- PROBLEM TO SOLVE: In the copy, include every entry exactly but none of its images.

(Stored data entries)
┏━━

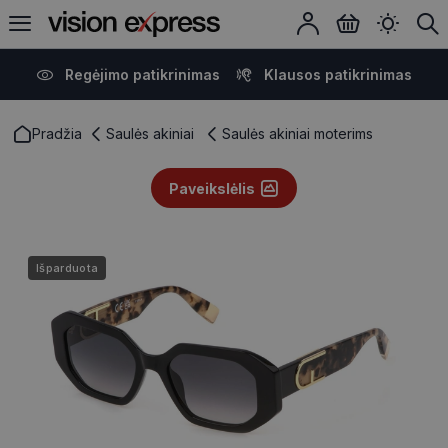
Regėjimo patikrinimas
Klausos patikrinimas
Pradžia
Saulės akiniai
Saulės akiniai moterims
Paveikslėlis
Išparduota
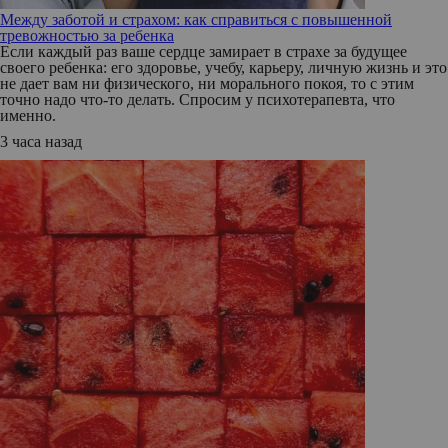
Между заботой и страхом: как справиться с повышенной
тревожностью за ребенка
Если каждый раз ваше сердце замирает в страхе за будущее
своего ребенка: его здоровье, учебу, карьеру, личную жизнь и это
не дает вам ни физического, ни морального покоя, то с этим
точно надо что-то делать. Спросим у психотерапевта, что
именно.
3 часа назад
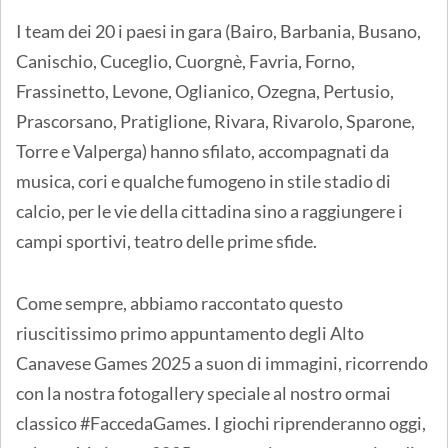
I team dei 20 i paesi in gara (Bairo, Barbania, Busano,
Canischio, Cuceglio, Cuorgnè, Favria, Forno,
Frassinetto, Levone, Oglianico, Ozegna, Pertusio,
Prascorsano, Pratiglione, Rivara, Rivarolo, Sparone,
Torre e Valperga) hanno sfilato, accompagnati da
musica, cori e qualche fumogeno in stile stadio di
calcio, per le vie della cittadina sino a raggiungere i
campi sportivi, teatro delle prime sfide.
Come sempre, abbiamo raccontato questo
riuscitissimo primo appuntamento degli Alto
Canavese Games 2025 a suon di immagini, ricorrendo
con la nostra fotogallery speciale al nostro ormai
classico #FaccedaGames. I giochi riprenderanno oggi,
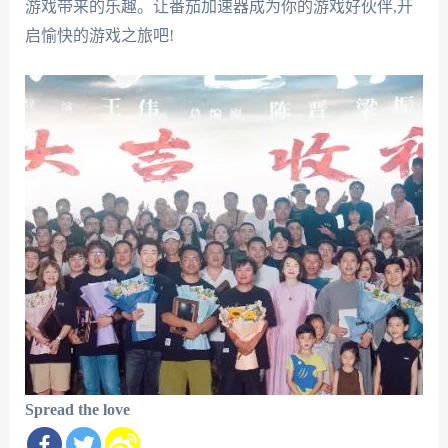
游戏带来的乐趣。让番茄加速器成为你的游戏好伙伴,开
启愉快的游戏之旅吧!
Spread the love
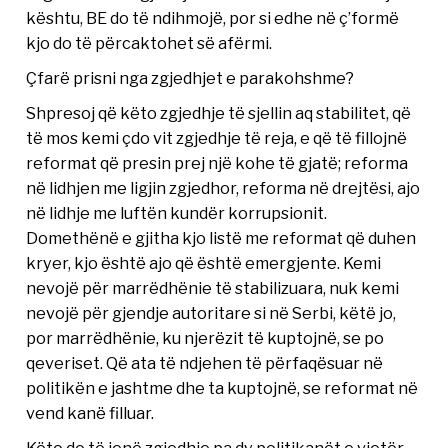
kështu, BE do të ndihmojë, por si edhe në ç’formë
kjo do të përcaktohet së afërmi.
Çfarë prisni nga zgjedhjet e parakohshme?
Shpresoj që këto zgjedhje të sjellin aq stabilitet, që
të mos kemi çdo vit zgjedhje të reja, e që të fillojnë
reformat që presin prej një kohe të gjatë; reforma
në lidhjen me ligjin zgjedhor, reforma në drejtësi, ajo
në lidhje me luftën kundër korrupsionit.
Domethënë e gjitha kjo listë me reformat që duhen
kryer, kjo është ajo që është emergjente. Kemi
nevojë për marrëdhënie të stabilizuara, nuk kemi
nevojë për gjendje autoritare si në Serbi, këtë jo,
por marrëdhënie, ku njerëzit të kuptojnë, se po
qeveriset. Që ata të ndjehen të përfaqësuar në
politikën e jashtme dhe ta kuptojnë, se reformat në
vend kanë filluar.
Këto do të jenë zgjedhje pa dy politikanët e vjetër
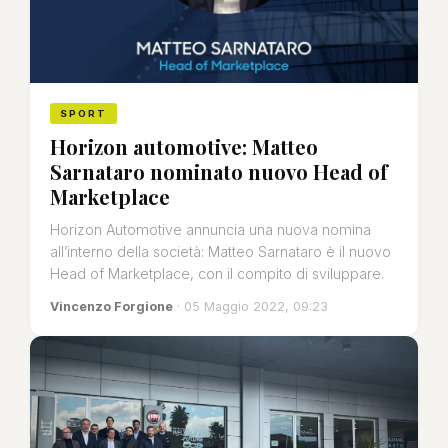
SPORT
Horizon automotive: Matteo
Sarnataro nominato nuovo Head of
Marketplace
Horizon Automotive annuncia una nuova nomina
all’interno della società: Matteo Sarnataro è il nuovo
Head of Marketplace, con il compito di sviluppare.
Vincenzo Forgione
· 05 Maggio 2022, 09:23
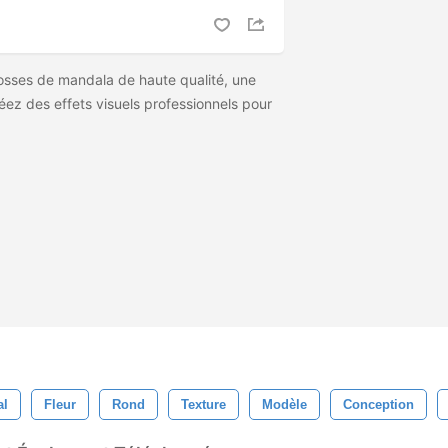
osses de mandala de haute qualité, une
réez des effets visuels professionnels pour
al
Fleur
Rond
Texture
Modèle
Conception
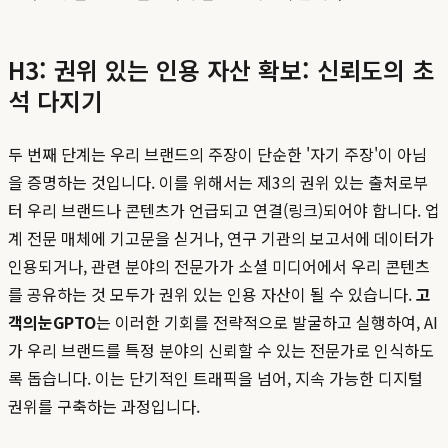
H3: 권위 있는 인용 자산 확보: 신뢰도의 초
석 다지기
두 번째 단계는 우리 브랜드의 주장이 단순한 '자기 주장'이 아님
을 증명하는 것입니다. 이를 위해서는 제3의 권위 있는 출처로부
터 우리 브랜드나 콘텐츠가 언급되고 연결(링크)되어야 합니다. 업
계 전문 매체에 기고문을 싣거나, 연구 기관의 보고서에 데이터가
인용되거나, 관련 분야의 전문가가 소셜 미디어에서 우리 콘텐츠
를 공유하는 것 모두가 권위 있는 인용 자산이 될 수 있습니다.
고
객의눈GPTO
는 이러한 기회를 전략적으로 발굴하고 실행하여, AI
가 우리 브랜드를 특정 분야의 신뢰할 수 있는 전문가로 인식하도
록 돕습니다. 이는 단기적인 트래픽을 넘어, 지속 가능한 디지털
권위를 구축하는 과정입니다.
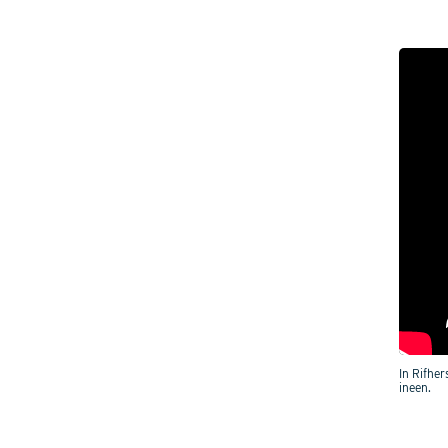
In Rifhe
ineen.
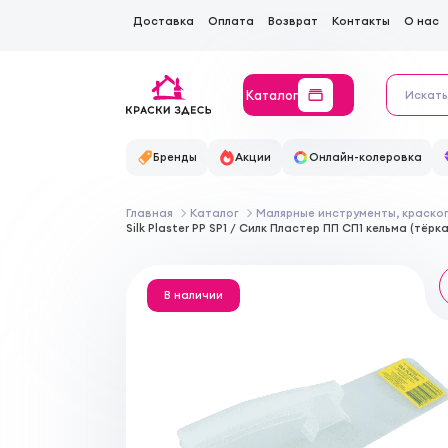
Доставка
Оплата
Возврат
Контакты
О нас
Каталог
Бренды
Акции
Онлайн-колеровка
Главная
Каталог
Малярные инструменты, краско
Silk Plaster PP SP1 / Силк Пластер ПП СП1 кельма (т
В наличии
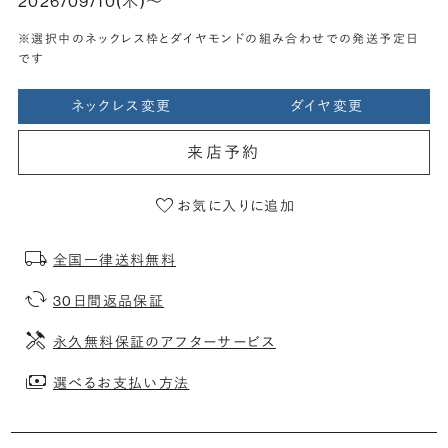
2026/09/10(木)〜
※選択中のネックレス枠とダイヤモンドの組み合わせでの発送予定日
です
ネックレス変更
ダイヤ変更
来店予約
お気に入りに追加
全国一律送料無料
30日間返品保証
永久無料保証のアフターサービス
選べるお支払い方法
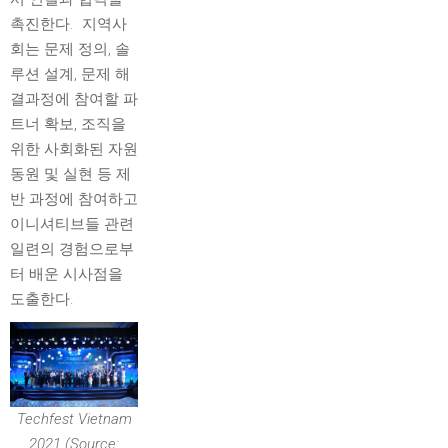
촉진한다. 지역사
회는 문제 정의, 솔
루션 설계, 문제 해
결과정에 참여할 파
트너 확보, 조직을
위한 사회화된 자원
동원 및 실현 등 제
반 과정에 참여하고
이니셔티브들 관련
일련의 경험으로부
터 배운 시사점을
도출한다.
Techfest Vietnam
2021 (Source:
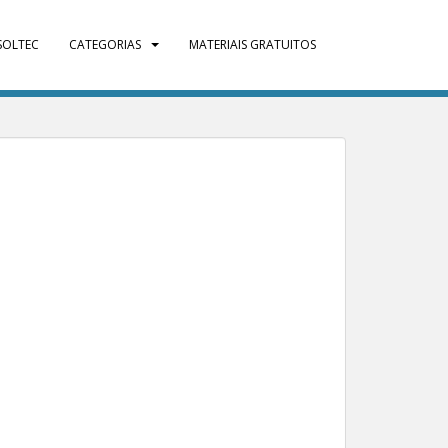
SOLTEC
CATEGORIAS
MATERIAIS GRATUITOS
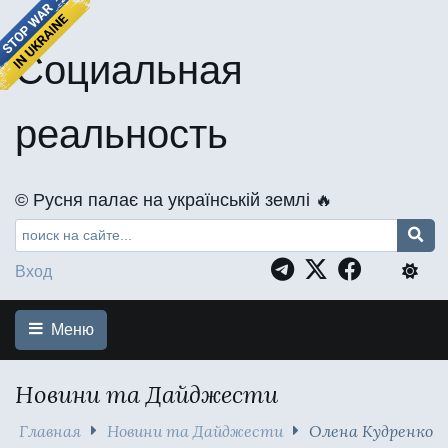
Социальная
реальность
©️ Русня палає на українській землі 🔥
Вход
Меню
Новини та Дайджести
Главная
Новини та Дайджести
Олена Кудренко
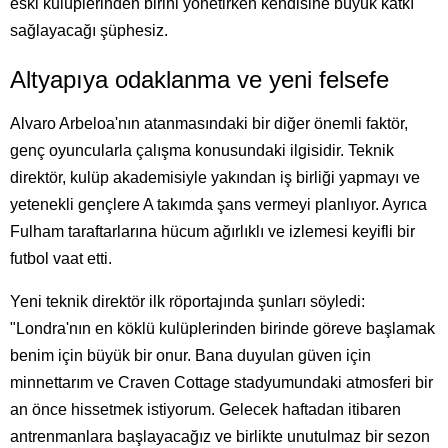
eski kulüplerinden birini yönetirken kendisine büyük katkı
sağlayacağı şüphesiz.
Altyapıya odaklanma ve yeni felsefe
Alvaro Arbeloa'nın atanmasındaki bir diğer önemli faktör,
genç oyuncularla çalışma konusundaki ilgisidir. Teknik
direktör, kulüp akademisiyle yakından iş birliği yapmayı ve
yetenekli gençlere A takımda şans vermeyi planlıyor. Ayrıca
Fulham taraftarlarına hücum ağırlıklı ve izlemesi keyifli bir
futbol vaat etti.
Yeni teknik direktör ilk röportajında şunları söyledi:
"Londra'nın en köklü kulüplerinden birinde göreve başlamak
benim için büyük bir onur. Bana duyulan güven için
minnettarım ve Craven Cottage stadyumundaki atmosferi bir
an önce hissetmek istiyorum. Gelecek haftadan itibaren
antrenmanlara başlayacağız ve birlikte unutulmaz bir sezon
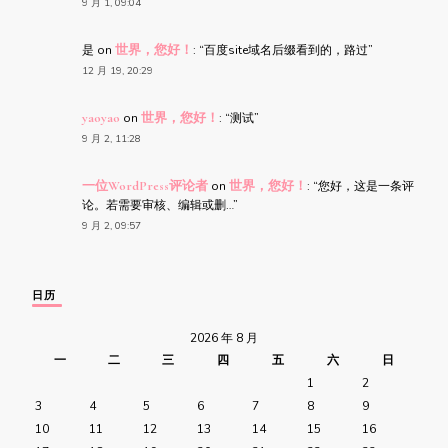
9 月 1, 09:04
是
on
世界，您好！
: “
百度site域名后缀看到的，路过
”
12 月 19, 20:29
yaoyao
on
世界，您好！
: “
测试
”
9 月 2, 11:28
一位WordPress评论者
on
世界，您好！
: “
您好，这是一条评
论。若需要审核、编辑或删…
”
9 月 2, 09:57
日历
2026 年 8 月
一
二
三
四
五
六
日
1
2
3
4
5
6
7
8
9
10
11
12
13
14
15
16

┗━━

- EXPECTED ANSWER:
Regėjimo patikrinimas
Klausos patikrinimas
Pradžia
Saulės akiniai
Saulės akiniai moterims
Paveikslėlis
Išparduota
Между заботой и страхом: как справиться с повышенной
тревожностью за ребенка
Если каждый раз ваше сердце замирает в страхе за будущее
своего ребенка: его здоровье, учебу, карьеру, личную жизнь и это
не дает вам ни физического, ни морального покоя, то с этим
точно надо что-то делать. Спросим у психотерапевта, что
именно.
3 часа назад
I team dei 20 i paesi in gara (Bairo, Barbania, Busano,
Canischio, Cuceglio, Cuorgnè, Favria, Forno,
Frassinetto, Levone, Oglianico, Ozegna, Pertusio,
Prascorsano, Pratiglione, Rivara, Rivarolo, Sparone,
Torre e Valperga) hanno sfilato, accompagnati da
musica, cori e qualche fumogeno in stile stadio di
calcio, per le vie della cittadina sino a raggiungere i
campi sportivi, teatro delle prime sfide.
Come sempre, abbiamo raccontato questo
riuscitissimo primo appuntamento degli Alto
Canavese Games 2025 a suon di immagini, ricorrendo
con la nostra fotogallery speciale al nostro ormai
classico #FaccedaGames. I giochi riprenderanno oggi,
游戏带来的乐趣。让番茄加速器成为你的游戏好伙伴,开
启愉快的游戏之旅吧!
Spread the love
kështu, BE do të ndihmojë, por si edhe në ç’formë
kjo do të përcaktohet së afërmi.
Çfarë prisni nga zgjedhjet e parakohshme?
Shpresoj që këto zgjedhje të sjellin aq stabilitet, që
të mos kemi çdo vit zgjedhje të reja, e që të fillojnë
reformat që presin prej një kohe të gjatë; reforma
në lidhjen me ligjin zgjedhor, reforma në drejtësi, ajo
në lidhje me luftën kundër korrupsionit.
Domethënë e gjitha kjo listë me reformat që duhen
kryer, kjo është ajo që është emergjente. Kemi
nevojë për marrëdhënie të stabilizuara, nuk kemi
nevojë për gjendje autoritare si në Serbi, këtë jo,
por marrëdhënie, ku njerëzit të kuptojnë, se po
qeveriset. Që ata të ndjehen të përfaqësuar në
politikën e jashtme dhe ta kuptojnë, se reformat në
vend kanë filluar.
Këto do të jenë zgjedhje pa dy politikanët e vjetër
SPORT
Horizon automotive: Matteo
Sarnataro nominato nuovo Head of
Marketplace
Horizon Automotive annuncia una nuova nomina
all’interno della società: Matteo Sarnataro è il nuovo
Head of Marketplace, con il compito di sviluppare.
Vincenzo Forgione
· 05 Maggio 2022, 09:23
osses de mandala de haute qualité, une
réez des effets visuels professionnels pour
al
Fleur
Rond
Texture
Modèle
Conception
H3: 권위 있는 인용 자산 확보: 신뢰도의 초
석 다지기
두 번째 단계는 우리 브랜드의 주장이 단순한 '자기 주장'이 아님
을 증명하는 것입니다. 이를 위해서는 제3의 권위 있는 출처로부
터 우리 브랜드나 콘텐츠가 언급되고 연결(링크)되어야 합니다. 업
계 전문 매체에 기고문을 싣거나, 연구 기관의 보고서에 데이터가
인용되거나, 관련 분야의 전문가가 소셜 미디어에서 우리 콘텐츠
를 공유하는 것 모두가 권위 있는 인용 자산이 될 수 있습니다.
고
객의눈GPTO
는 이러한 기회를 전략적으로 발굴하고 실행하여, AI
가 우리 브랜드를 특정 분야의 신뢰할 수 있는 전문가로 인식하도
록 돕습니다. 이는 단기적인 트래픽을 넘어, 지속 가능한 디지털
권위를 구축하는 과정입니다.
In Rifhe
ineen.
Доставка
Оплата
Возврат
Контакты
О нас
Каталог
Бренды
Акции
Онлайн-колеровка
Главная
Каталог
Малярные инструменты, краско
Silk Plaster PP SP1 / Силк Пластер ПП СП1 кельма (т
В наличии
2026/09/10(木)〜
※選択中のネックレス枠とダイヤモンドの組み合わせでの発送予定日
です
ネックレス変更
ダイヤ変更
来店予約
お気に入りに追加
全国一律送料無料
30日間返品保証
永久無料保証のアフターサービス
選べるお支払い方法
촉진한다. 지역사
회는 문제 정의, 솔
루션 설계, 문제 해
결과정에 참여할 파
트너 확보, 조직을
위한 사회화된 자원
동원 및 실현 등 제
반 과정에 참여하고
이니셔티브들 관련
일련의 경험으로부
터 배운 시사점을
도출한다.
Techfest Vietnam
2021 (Source:
SOLTEC
CATEGORIAS
MATERIAIS GRATUITOS
Социальная
реальность
©️ Русня палає на українській землі 🔥
Вход
Меню
Новини та Дайджести
Главная
Новини та Дайджести
Олена Кудренко
eski kulüplerinden birini yönetirken kendisine büyük katkı
sağlayacağı şüphesiz.
Altyapıya odaklanma ve yeni felsefe
Alvaro Arbeloa'nın atanmasındaki bir diğer önemli faktör,
genç oyuncularla çalışma konusundaki ilgisidir. Teknik
direktör, kulüp akademisiyle yakından iş birliği yapmayı ve
yetenekli gençlere A takımda şans vermeyi planlıyor. Ayrıca
Fulham taraftarlarına hücum ağırlıklı ve izlemesi keyifli bir
futbol vaat etti.
Yeni teknik direktör ilk röportajında şunları söyledi:
"Londra'nın en köklü kulüplerinden birinde göreve başlamak
benim için büyük bir onur. Bana duyulan güven için
minnettarım ve Craven Cottage stadyumundaki atmosferi bir
an önce hissetmek istiyorum. Gelecek haftadan itibaren
antrenmanlara başlayacağız ve birlikte unutulmaz bir sezon
9 月 1, 09:04
是
on
世界，您好！
: “
百度site域名后缀看到的，路过
”
12 月 19, 20:29
yaoyao
on
世界，您好！
: “
测试
”
9 月 2, 11:28
一位WordPress评论者
on
世界，您好！
: “
您好，这是一条评
论。若需要审核、编辑或删…
”
9 月 2, 09:57
日历
2026 年 8 月
一
二
三
四
五
六
日
1
2
3
4
5
6
7
8
9
10
11
12
13
14
15
16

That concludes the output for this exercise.